• [THE PROBLEM]:
Reproduce only the lines of the material below that start at the line containing "Bij patiënten met de ziekte van Crohn en een" and stop at the line containing "de REPREVIO-studie bleek verder dat". Keep both end lines.

• [DATA LISTING]:

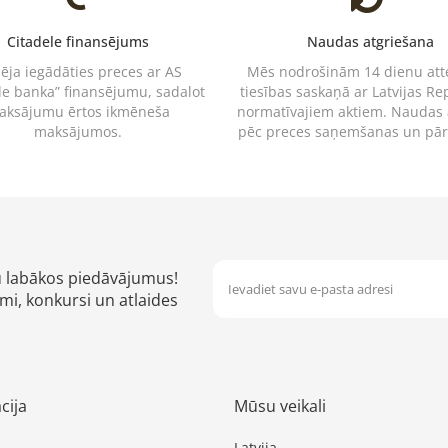
Citadele finansējums
Naudas atgriešana
pēja iegādāties preces ar AS
Mēs nodrošinām 14 dienu at
le banka” finansējumu, sadalot
tiesības saskaņā ar Latvijas Re
aksājumu ērtos ikmēneša
normatīvajiem aktiem. Naudas
maksājumos.
pēc preces saņemšanas un pā
u labākos piedāvājumus!
mi, konkursi un atlaides
cija
Mūsu veikali
Latvija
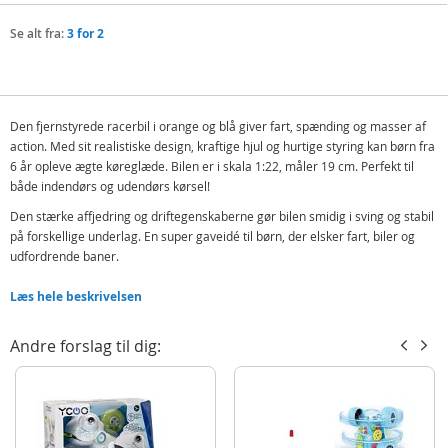
Se alt fra:
3 for 2
Den fjernstyrede racerbil i orange og blå giver fart, spænding og masser af
action. Med sit realistiske design, kraftige hjul og hurtige styring kan børn fra
6 år opleve ægte køreglæde. Bilen er i skala 1:22, måler 19 cm. Perfekt til
både indendørs og udendørs kørsel!
Den stærke affjedring og driftegenskaberne gør bilen smidig i sving og stabil
på forskellige underlag. En super gaveidé til børn, der elsker fart, biler og
udfordrende baner.
Indeholder:
Læs hele beskrivelsen
Rc bil
Kontroller
Andre forslag til dig:
Detaljer:
Mål bil: 19 x 8 x 4,5 cm
Mål æske: 33 x 10 x 9 cm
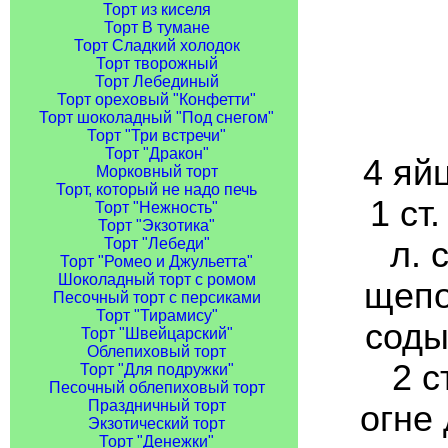
Торт из киселя
Торт В тумане
Торт Сладкий холодок
Торт творожный
Торт Лебединый
Торт ореховый "Конфетти"
Торт шоколадный "Под снегом"
Торт "Три встречи"
Торт "Дракон"
4 яйц
Морковный торт
Торт, который не надо печь
1 ст.
Торт "Нежность"
Торт "Экзотика"
л. 
Торт "Лебеди"
Торт "Ромео и Джульетта"
Шоколадный торт с ромом
щепот
Песочный торт с персиками
Торт "Тирамису"
соды
Торт "Швейцарский"
Облепиховый торт
2 с
Торт "Для подружки"
Песочный облепиховый торт
Праздничный торт
огне
Экзотический торт
Торт "Денежки"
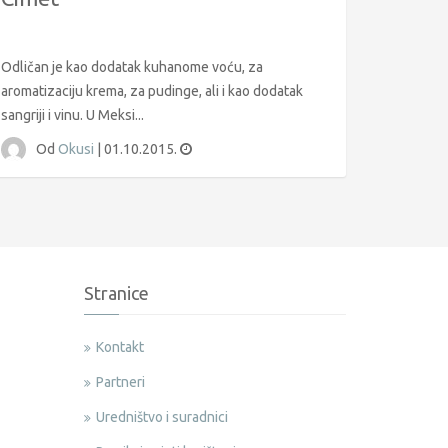
Odličan je kao dodatak kuhanome voću, za
aromatizaciju krema, za pudinge, ali i kao dodatak
sangriji i vinu. U Meksi...
Od
Okusi
|
01.10.2015.
Stranice
Kontakt
Partneri
Uredništvo i suradnici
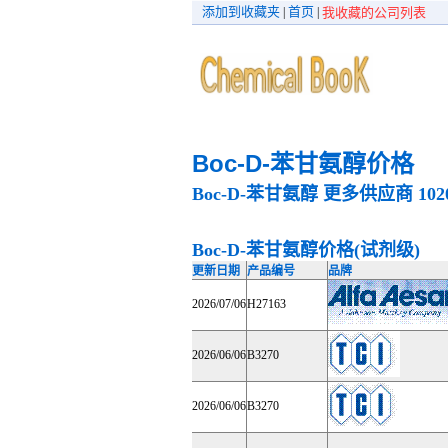
添加到收藏夹
首页
|
|
我收藏的公司列表
Boc-D-苯甘氨醇价格
Boc-D-苯甘氨醇
更多供应商
102
Boc-D-苯甘氨醇价格(试剂级)
更新日期
产品编号
品牌
2026/07/06
H27163
2026/06/06
B3270
2026/06/06
B3270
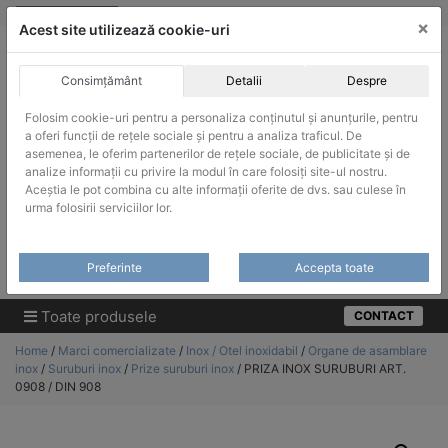
Skip
vanzari@infinitrade-romania.ro
|
Infinitrade Romania
×
to
Acest site utilizează cookie-uri
content
Consimțământ
Detalii
Despre
Folosim cookie-uri pentru a personaliza conținutul și anunțurile, pentru
a oferi funcții de rețele sociale și pentru a analiza traficul. De
asemenea, le oferim partenerilor de rețele sociale, de publicitate și de
ACHIZITII PUBLICE
analize informații cu privire la modul în care folosiți site-ul nostru.
Produsele pot fi achizitionate si in sistemul SEAP / SICAP
Aceștia le pot combina cu alte informații oferite de dvs. sau culese în
urma folosirii serviciilor lor.
Products
search
CAUTARE
Preferinte
Accepta toate
Cere-ne oferta!
Toate produsele
CONTACT
Home
/
Marci comercializate
/
Inox / Otel inoxidabil
/
Organe de asamblare
inox
/
Suruburi inox
/
Prize suruburi inox
/ PRIZA INOX SURUBURI ART.
0908 / DIN 908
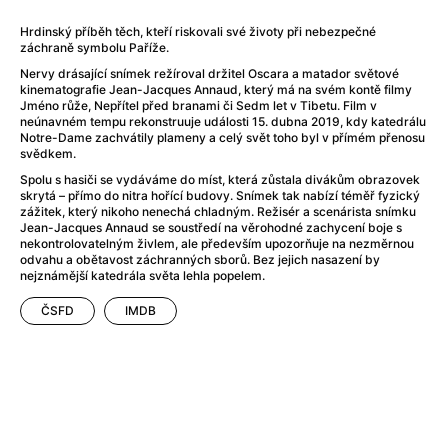
Adéla ještě nevečeřela
(1978)
After Blue (zatracený ráj)
(2021)
Hrdinský příběh těch, kteří riskovali své životy při nebezpečné
záchraně symbolu Paříže.
After Party
(2024)
Aftersun
(2022)
Nervy drásající snímek režíroval držitel Oscara a matador světové
kinematografie Jean-Jacques Annaud, který má na svém kontě filmy
Agent 69 Jensen: Ve znamení štíra
(1977)
Jméno růže, Nepřítel před branami či Sedm let v Tibetu. Film v
Agenti štěstí
(2024)
neúnavném tempu rekonstruuje události 15. dubna 2019, kdy katedrálu
Notre-Dame zachvátily plameny a celý svět toho byl v přímém přenosu
Air: Zrození legendy
(2023)
svědkem.
AKIRA
(1988)
Spolu s hasiči se vydáváme do míst, která zůstala divákům obrazovek
Alcarràs
(2022)
skrytá – přímo do nitra hořící budovy. Snímek tak nabízí téměř fyzický
zážitek, který nikoho nenechá chladným. Režisér a scenárista snímku
Alenka v říši divů (1951)
(1951)
Jean-Jacques Annaud se soustředí na věrohodné zachycení boje s
Alenka v říši filmu
nekontrolovatelným živlem, ale především upozorňuje na nezměrnou
odvahu a obětavost záchranných sborů. Bez jejich nasazení by
Alex Garland double feature
(2022)
nejznámější katedrála světa lehla popelem.
Alibi na klíč: Den D
(2023)
ČSFD
IMDB
All That Jazz
(1979)
Alma a Oskar
(2023)
Ambulance
(2022)
Amélie z Montmartru
(2001)
Americký vlkodlak v Londýně
(1981)
Amerikánka
(2024)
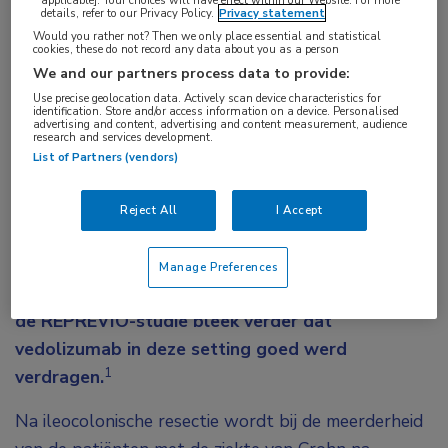
Chirurgie
,
IBD
details, refer to our Privacy Policy.
Privacy statement
Would you rather not? Then we only place essential and statistical
cookies, these do not record any data about you as a person
Tags:
We and our partners process data to provide:
vedolizumab
,
ziekte van Crohn
Use precise geolocation data. Actively scan device characteristics for
identification. Store and/or access information on a device. Personalised
advertising and content, advertising and content measurement, audience
Geselecteerd door prof. dr. Geert D’Haens
research and services development.
List of Partners (vendors)
Bij patiënten met de ziekte van Crohn en een
verhoogd risico op recidieven is behandeling met
Reject All
I Accept
vedolizumab versus placebo geassocieerd met
een significant lagere incidentie en ernst van
Manage Preferences
postoperatieve recidieven. Uit de resultaten van
de REPREVIO-studie bleek verder dat
vedolizumab in deze setting goed werd
1
verdragen.
Na ileocolonische resectie wordt bij de meerderheid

• [TASK RESPONSE]:
Bij patiënten met de ziekte van Crohn en een
verhoogd risico op recidieven is behandeling met
Reject All
I Accept
vedolizumab versus placebo geassocieerd met
een significant lagere incidentie en ernst van
Manage Preferences
postoperatieve recidieven. Uit de resultaten van
de REPREVIO-studie bleek verder dat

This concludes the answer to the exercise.